A researcher at the University of California (UC), San Diego, has developed a new set of tools that may enhance the ability of pediatric heart surgeons to perform cardiac surgery on young patients.
Alison Marsden, a professor of mechanical and aerospace engineering at UC San Diego, developed a Y-graft for use in the Fontan procedure that will help the surgeons determine if a patient will benefit from the surgery, as well as examine how the heart will perform during moderate exercise.
This new design proposal replaced current tube grafts, which connect the inferior vena cava to the pulmonary arteries, with a Y-shaped graft.
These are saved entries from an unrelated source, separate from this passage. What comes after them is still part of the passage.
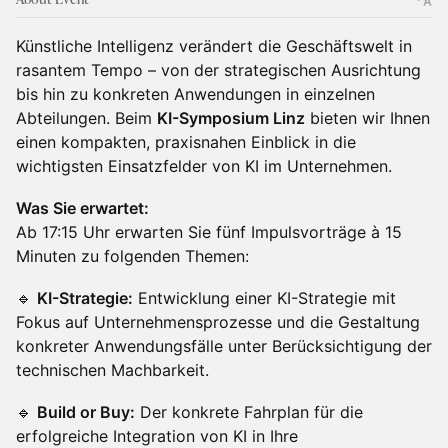
Künstliche Intelligenz verändert die Geschäftswelt in
rasantem Tempo – von der strategischen Ausrichtung
bis hin zu konkreten Anwendungen in einzelnen
Abteilungen. Beim
KI-Symposium Linz
bieten wir Ihnen
einen kompakten, praxisnahen Einblick in die
wichtigsten Einsatzfelder von KI im Unternehmen.
Was Sie erwartet:
Ab 17:15 Uhr erwarten Sie fünf Impulsvorträge à 15
Minuten zu folgenden Themen:
🔹
KI-Strategie:
Entwicklung einer KI-Strategie mit
Fokus auf Unternehmensprozesse und die Gestaltung
konkreter Anwendungsfälle unter Berücksichtigung der
technischen Machbarkeit.
🔹
Build or Buy:
Der konkrete Fahrplan für die
erfolgreiche Integration von KI in Ihre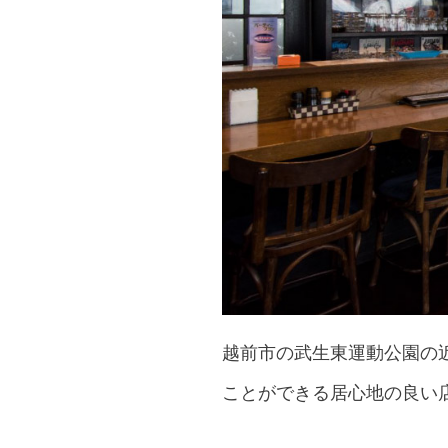
越前市の武生東運動公園の
ことができる居心地の良い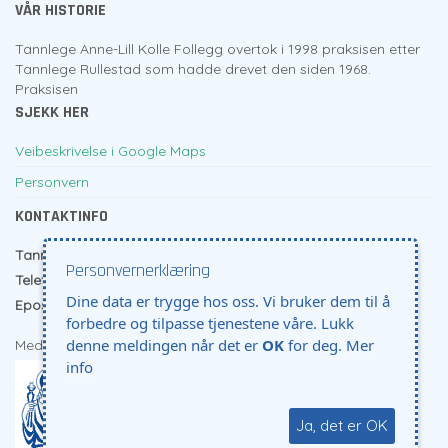
VÅR HISTORIE
Tannlege Anne-Lill Kolle Follegg overtok i 1998 praksisen etter
Tannlege Rullestad som hadde drevet den siden 1968.
Praksisen
SJEKK HER
Veibeskrivelse i Google Maps
Personvern
KONTAKTINFO
Tannlege Follegg
- Kanikkbakken 6 - 4005 Stavanger
Personvernerklæring
Telefon
91785003
Dine data er trygge hos oss. Vi bruker dem til å
Epost:
al.folle@online.no
forbedre og tilpasse tjenestene våre. Lukk
denne meldingen når det er
OK
for deg.
Mer
Medlem i:
info
Ja, det er OK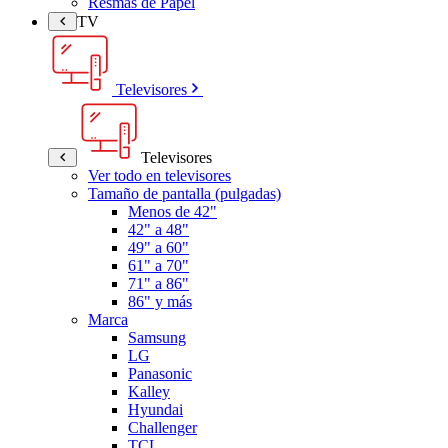
Resmas de Papel
TV
Televisores
Televisores
Ver todo en televisores
Tamaño de pantalla (pulgadas)
Menos de 42"
42" a 48"
49" a 60"
61" a 70"
71" a 86"
86" y más
Marca
Samsung
LG
Panasonic
Kalley
Hyundai
Challenger
TCL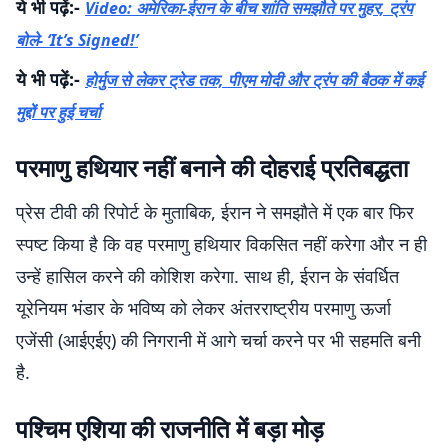
ये भी पढ़ें:-
Video: अमेरिका-ईरान के बीच शांति समझौते पर मुहर, ट्रंप
बोले- ‘It’s Signed!’
ये भी पढ़ें:-
होर्मुज से लेकर ट्रेड तक, पीएम मोदी और ट्रंप की बैठक में कई
मुद्दों पर हुई चर्चा
परमाणु हथियार नहीं बनाने की दोहराई प्रतिबद्धता
प्रेस टीवी की रिपोर्ट के मुताबिक, ईरान ने समझौते में एक बार फिर
स्पष्ट किया है कि वह परमाणु हथियार विकसित नहीं करेगा और न ही
उन्हें हासिल करने की कोशिश करेगा. साथ ही, ईरान के संवर्धित
यूरेनियम भंडार के भविष्य को लेकर अंतरराष्ट्रीय परमाणु ऊर्जा
एजेंसी (आईएईए) की निगरानी में आगे चर्चा करने पर भी सहमति बनी
है.
पश्चिम एशिया की राजनीति में बड़ा मोड़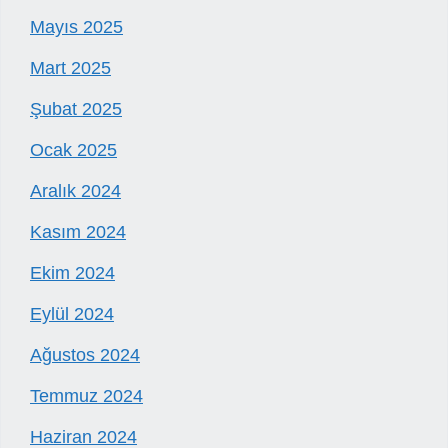
Mayıs 2025
Mart 2025
Şubat 2025
Ocak 2025
Aralık 2024
Kasım 2024
Ekim 2024
Eylül 2024
Ağustos 2024
Temmuz 2024
Haziran 2024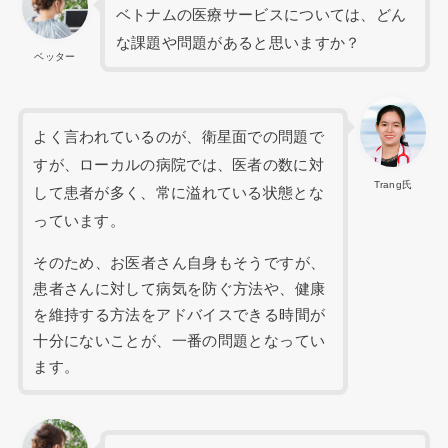
ベトナムの医療サービスについては、どん
な課題や問題があると思いますか？
ベッター
よく言われているのが、衛星面での問題で
すが、ローカルの病院では、医者の数に対
Trang氏
して患者が多く、常に溢れている状態とな
っています。
そのため、お医者さん自身もそうですが、
患者さんに対して病気を防ぐ方法や、健康
を維持する方法をアドバイスできる時間が
十分にないことが、一番の問題となってい
ます。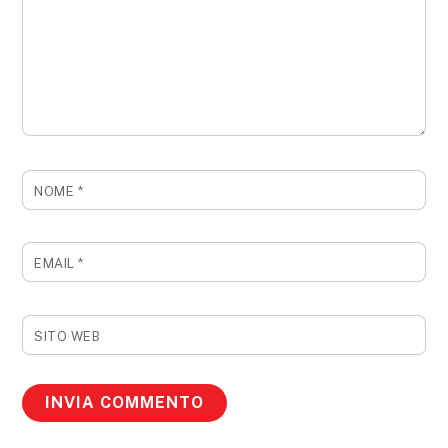
NOME
*
EMAIL
*
SITO WEB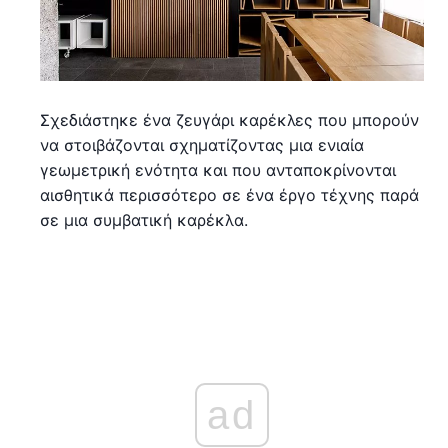
Σχεδιάστηκε ένα ζευγάρι καρέκλες που μπορούν
να στοιβάζονται σχηματίζοντας μια ενιαία
γεωμετρική ενότητα και που ανταποκρίνονται
αισθητικά περισσότερο σε ένα έργο τέχνης παρά
σε μια συμβατική καρέκλα.
ad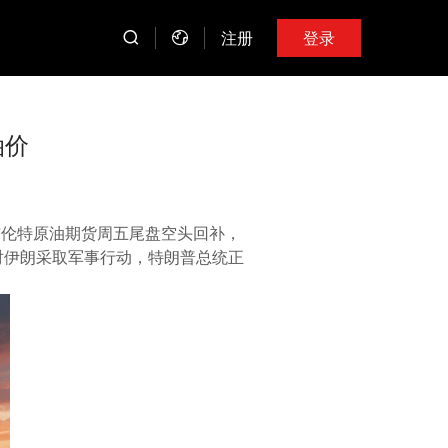
注册
登录
油价
布伦特原油期货周五尾盘空头回补，
美国对伊朗采取军事行动，特朗普总统正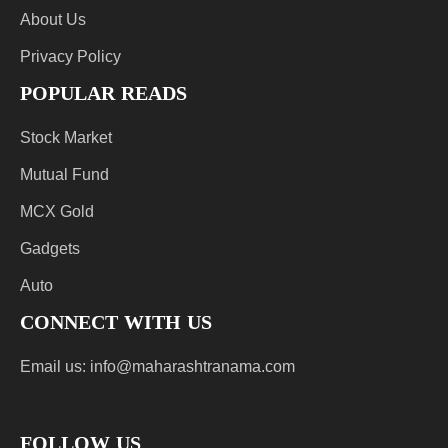
About Us
Privacy Policy
POPULAR READS
Stock Market
Mutual Fund
MCX Gold
Gadgets
Auto
CONNECT WITH US
Email us:
info@maharashtranama.com
FOLLOW US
Two models of the Y-graft were examined: an “off-the-shelf” graft with 9-mm branches and an “area-preserving” graft with 12-mm branches.
The new technique was compared with two other designs currently in use: a t-junction connection of the vena cava and an offset between the inferior and superior venae cavae.
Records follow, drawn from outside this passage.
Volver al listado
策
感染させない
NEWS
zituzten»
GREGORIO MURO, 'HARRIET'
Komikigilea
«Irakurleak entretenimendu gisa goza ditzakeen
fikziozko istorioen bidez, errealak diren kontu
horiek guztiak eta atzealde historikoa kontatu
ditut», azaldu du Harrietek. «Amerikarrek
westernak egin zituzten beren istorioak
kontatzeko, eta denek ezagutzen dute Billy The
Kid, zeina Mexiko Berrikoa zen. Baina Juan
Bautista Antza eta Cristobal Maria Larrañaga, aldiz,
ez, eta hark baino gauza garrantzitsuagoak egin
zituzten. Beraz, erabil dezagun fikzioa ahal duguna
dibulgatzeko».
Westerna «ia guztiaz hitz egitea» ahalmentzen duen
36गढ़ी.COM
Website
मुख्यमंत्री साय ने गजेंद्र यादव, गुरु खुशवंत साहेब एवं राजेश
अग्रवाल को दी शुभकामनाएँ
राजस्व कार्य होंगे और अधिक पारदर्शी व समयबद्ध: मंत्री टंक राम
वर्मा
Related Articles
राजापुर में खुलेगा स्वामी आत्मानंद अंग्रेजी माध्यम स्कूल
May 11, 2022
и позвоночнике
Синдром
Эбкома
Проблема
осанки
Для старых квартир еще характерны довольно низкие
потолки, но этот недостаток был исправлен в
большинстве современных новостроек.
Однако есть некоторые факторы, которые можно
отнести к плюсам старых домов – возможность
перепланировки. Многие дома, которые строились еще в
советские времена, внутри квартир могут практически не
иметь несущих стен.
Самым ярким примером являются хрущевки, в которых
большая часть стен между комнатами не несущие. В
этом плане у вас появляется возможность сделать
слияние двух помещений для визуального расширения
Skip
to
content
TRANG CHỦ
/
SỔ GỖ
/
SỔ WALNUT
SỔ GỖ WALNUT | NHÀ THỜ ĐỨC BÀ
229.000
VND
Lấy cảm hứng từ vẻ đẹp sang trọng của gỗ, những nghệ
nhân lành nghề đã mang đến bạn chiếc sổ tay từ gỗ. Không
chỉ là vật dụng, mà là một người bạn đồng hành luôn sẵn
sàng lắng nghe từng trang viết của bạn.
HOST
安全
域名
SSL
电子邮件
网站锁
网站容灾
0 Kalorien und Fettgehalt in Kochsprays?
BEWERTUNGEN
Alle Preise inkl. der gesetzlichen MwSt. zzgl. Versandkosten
Evaluation of Y-graft hemodynamics were made at rest and during exercise with a patient-specific model, obtained from MRI and computational fluid dynamics. Four measures were observed, all of which related to the clinical setting: Fontan pressures, energy efficiency, inferior vena cava flow distribution, and wall shear stress.
The 12-mm Y-graft was more energy efficient than all of the other models at rest and during exercise. Reduction in efficiency from rest to exercise was improved by 38 percent. When compared with the other models, the 12-mm resulted in slightly larger regions of low walls shear stress, though minimum shear stress values were similar.
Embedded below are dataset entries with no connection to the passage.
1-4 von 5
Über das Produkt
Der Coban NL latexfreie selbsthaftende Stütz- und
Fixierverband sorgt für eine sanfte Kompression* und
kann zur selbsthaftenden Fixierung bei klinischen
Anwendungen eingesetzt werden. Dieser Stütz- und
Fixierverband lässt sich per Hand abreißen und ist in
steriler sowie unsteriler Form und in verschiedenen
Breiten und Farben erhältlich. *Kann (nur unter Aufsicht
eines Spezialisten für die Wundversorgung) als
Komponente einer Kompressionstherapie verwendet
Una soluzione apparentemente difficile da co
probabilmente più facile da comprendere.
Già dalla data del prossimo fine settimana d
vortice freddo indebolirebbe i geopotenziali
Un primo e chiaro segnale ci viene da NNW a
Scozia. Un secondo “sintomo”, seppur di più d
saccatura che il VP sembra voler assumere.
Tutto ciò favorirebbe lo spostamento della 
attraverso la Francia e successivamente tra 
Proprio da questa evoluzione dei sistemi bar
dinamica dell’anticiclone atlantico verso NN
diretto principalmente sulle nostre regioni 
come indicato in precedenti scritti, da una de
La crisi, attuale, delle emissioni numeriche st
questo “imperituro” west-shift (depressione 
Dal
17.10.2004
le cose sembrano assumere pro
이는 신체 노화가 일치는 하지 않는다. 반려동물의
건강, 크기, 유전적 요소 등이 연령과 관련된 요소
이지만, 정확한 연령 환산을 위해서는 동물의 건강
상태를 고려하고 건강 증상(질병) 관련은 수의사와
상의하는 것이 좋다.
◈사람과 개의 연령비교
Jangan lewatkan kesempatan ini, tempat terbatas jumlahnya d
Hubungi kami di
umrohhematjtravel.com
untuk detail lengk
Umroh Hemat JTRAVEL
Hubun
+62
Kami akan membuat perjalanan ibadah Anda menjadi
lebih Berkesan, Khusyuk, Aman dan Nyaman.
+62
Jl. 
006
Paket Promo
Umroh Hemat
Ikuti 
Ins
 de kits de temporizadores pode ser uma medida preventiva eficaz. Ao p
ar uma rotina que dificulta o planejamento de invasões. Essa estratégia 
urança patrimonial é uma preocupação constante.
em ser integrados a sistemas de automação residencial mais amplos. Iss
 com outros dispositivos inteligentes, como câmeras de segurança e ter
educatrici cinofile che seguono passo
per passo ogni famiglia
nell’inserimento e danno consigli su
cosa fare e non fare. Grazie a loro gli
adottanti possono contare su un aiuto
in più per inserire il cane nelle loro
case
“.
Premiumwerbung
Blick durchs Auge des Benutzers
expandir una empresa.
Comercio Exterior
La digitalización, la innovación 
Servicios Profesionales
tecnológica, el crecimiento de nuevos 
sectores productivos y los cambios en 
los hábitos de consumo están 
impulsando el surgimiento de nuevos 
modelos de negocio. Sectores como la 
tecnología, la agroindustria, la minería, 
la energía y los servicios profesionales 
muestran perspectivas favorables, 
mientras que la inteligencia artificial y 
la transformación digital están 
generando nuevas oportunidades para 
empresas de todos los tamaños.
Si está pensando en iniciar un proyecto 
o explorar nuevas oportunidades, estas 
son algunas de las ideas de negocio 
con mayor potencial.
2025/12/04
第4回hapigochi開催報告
“Our goal is to provide a set of personalized tools that can be used in collaboration with surgeons to identify the best procedures for patients,” Marsden said.
Children who undergo the Fontan procedure typically have severe forms of heart defects that leave them with only one functional chamber, which are fatal if left untreated. Pediatric surgeons at Stanford are hoping to use the Y-graft models in a Fontan procedure for the first time later this year.